Fujiwara R, Kutsumi Y, Hayashi T, Kim S S, Misawa T, Tada H, Nishio H, Toyota K, Tamai T, Nakai T
Third Department of Internal Medicine, Fukui Medical School, Japan.
Jpn Circ J. 1990 May;54(5):493-500. doi: 10.1253/jcj.54.493.
The relationship of plasma lipid and apolipoprotein (apo) concentrations and plasma insulin response to oral glucose load to angiographically determined coronary artery disease (CAD) was investigated in 65 normolipidemic (plasma cholesterol less than 230 mg/dl and plasma triglyceride less than 150 mg/dl) males. According to the results of coronary angiography, the patients were divided into 2 groups: patients with normal coronary artery, NCA group (n = 21); and patients with coronary artery disease, CAD group (n = 44). No significant differences in concentrations of plasma cholesterol and triglyceride were observed between the CAD and NCA groups. In the CAD group cumulative lifetime tobacco consumption was higher and high density lipoprotein (HDL) cholesterol concentration was lower than those in the NCA group. The variables that correlated with the severity of CAD, defined by the number of lesions and percent stenosis, were levels of plasma apo A-I and apo B. Prevalence of subjects with reduced oral glucose tolerance did not differ between 2 groups. However, hyperinsulinemic response to oral glucose load was present in the CAD group. HDL-cholesterol concentration, the sum of plasma insulin levels and the magnitude of the early insulin response during oral glucose challenge were accurate predictors of the presence of but not the severity of CAD. Multivariate analysis of the data confirmed the independent effect of plasma levels of apo A-I and apo B on the severity of CAD. The present data indicated that plasma levels of apo A-I and apo B were powerful discriminators in the normolipidemic CAD patients and that a high insulin response might be an indicator of enhanced susceptibility to the distinct coronary atherosclerosis.

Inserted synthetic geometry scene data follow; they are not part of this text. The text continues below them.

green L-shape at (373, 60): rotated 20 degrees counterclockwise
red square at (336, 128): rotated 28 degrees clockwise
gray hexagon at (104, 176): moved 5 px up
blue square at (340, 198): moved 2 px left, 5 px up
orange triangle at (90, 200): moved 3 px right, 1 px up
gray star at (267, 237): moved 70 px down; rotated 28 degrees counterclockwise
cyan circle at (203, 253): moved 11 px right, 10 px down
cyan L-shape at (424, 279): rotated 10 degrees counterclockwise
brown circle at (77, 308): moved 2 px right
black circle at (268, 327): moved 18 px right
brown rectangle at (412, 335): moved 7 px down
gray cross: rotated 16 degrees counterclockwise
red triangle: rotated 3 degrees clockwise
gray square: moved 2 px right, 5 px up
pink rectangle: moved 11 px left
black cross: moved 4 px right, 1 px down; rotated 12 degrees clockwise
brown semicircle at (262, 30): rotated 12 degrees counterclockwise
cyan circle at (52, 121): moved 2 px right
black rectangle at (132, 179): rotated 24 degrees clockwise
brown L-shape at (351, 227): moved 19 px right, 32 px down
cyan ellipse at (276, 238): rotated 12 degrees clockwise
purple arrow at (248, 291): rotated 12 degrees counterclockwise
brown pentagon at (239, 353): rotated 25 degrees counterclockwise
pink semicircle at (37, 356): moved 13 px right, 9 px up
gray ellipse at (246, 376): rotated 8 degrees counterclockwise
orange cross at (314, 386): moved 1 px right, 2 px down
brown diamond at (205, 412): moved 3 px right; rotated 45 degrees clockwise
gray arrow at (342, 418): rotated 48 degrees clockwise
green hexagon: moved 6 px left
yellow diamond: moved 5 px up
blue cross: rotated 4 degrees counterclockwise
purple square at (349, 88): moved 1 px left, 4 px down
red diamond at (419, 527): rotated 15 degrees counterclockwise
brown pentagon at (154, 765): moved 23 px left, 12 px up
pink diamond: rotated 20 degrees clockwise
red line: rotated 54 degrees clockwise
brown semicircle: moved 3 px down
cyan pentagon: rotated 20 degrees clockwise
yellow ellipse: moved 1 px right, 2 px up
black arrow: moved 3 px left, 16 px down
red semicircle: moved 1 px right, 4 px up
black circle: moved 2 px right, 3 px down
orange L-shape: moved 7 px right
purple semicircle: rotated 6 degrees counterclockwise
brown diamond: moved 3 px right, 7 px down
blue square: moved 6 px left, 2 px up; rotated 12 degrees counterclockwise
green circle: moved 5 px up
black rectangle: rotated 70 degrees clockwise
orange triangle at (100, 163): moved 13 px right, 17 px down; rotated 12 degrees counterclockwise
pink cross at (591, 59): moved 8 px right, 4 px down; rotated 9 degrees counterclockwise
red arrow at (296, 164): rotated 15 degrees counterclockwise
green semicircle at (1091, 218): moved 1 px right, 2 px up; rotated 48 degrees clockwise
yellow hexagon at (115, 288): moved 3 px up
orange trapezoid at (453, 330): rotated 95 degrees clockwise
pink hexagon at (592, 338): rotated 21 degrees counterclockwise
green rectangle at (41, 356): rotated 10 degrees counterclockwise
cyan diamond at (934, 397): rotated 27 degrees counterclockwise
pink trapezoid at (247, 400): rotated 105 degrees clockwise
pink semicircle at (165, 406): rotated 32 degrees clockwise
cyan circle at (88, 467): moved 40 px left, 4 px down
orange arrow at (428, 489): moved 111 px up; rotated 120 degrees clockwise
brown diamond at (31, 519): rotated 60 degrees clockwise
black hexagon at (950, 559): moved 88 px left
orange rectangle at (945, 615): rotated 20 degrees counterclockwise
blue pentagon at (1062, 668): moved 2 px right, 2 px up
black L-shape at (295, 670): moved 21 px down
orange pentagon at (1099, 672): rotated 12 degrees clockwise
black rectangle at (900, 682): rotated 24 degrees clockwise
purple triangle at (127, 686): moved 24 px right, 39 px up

在65名血脂正常(血浆胆固醇低于230mg/dl且血浆甘油三酯低于150mg/dl)的男性中,研究了血浆脂质和载脂蛋白(apo)浓度以及口服葡萄糖负荷后的血浆胰岛素反应与经血管造影确定的冠状动脉疾病(CAD)之间的关系。根据冠状动脉造影结果,将患者分为两组:冠状动脉正常患者,即NCA组(n = 21);冠状动脉疾病患者,即CAD组(n = 44)。CAD组和NCA组之间血浆胆固醇和甘油三酯浓度未观察到显著差异。CAD组的累积终生烟草消费量较高,高密度脂蛋白(HDL)胆固醇浓度低于NCA组。与由病变数量和狭窄百分比定义的CAD严重程度相关的变量是血浆apo A-I和apo B水平。两组之间口服葡萄糖耐量降低的受试者患病率无差异。然而,CAD组存在对口服葡萄糖负荷的高胰岛素血症反应。HDL胆固醇浓度、口服葡萄糖激发期间血浆胰岛素水平总和以及早期胰岛素反应的幅度是CAD存在的准确预测指标,但不是CAD严重程度的预测指标。对数据的多变量分析证实了血浆apo A-I和apo B水平对CAD严重程度的独立影响。目前的数据表明,在血脂正常的CAD患者中,血浆apo A-I和apo B水平是有力的鉴别指标,并且高胰岛素反应可能是对明显冠状动脉粥样硬化易感性增强的一个指标。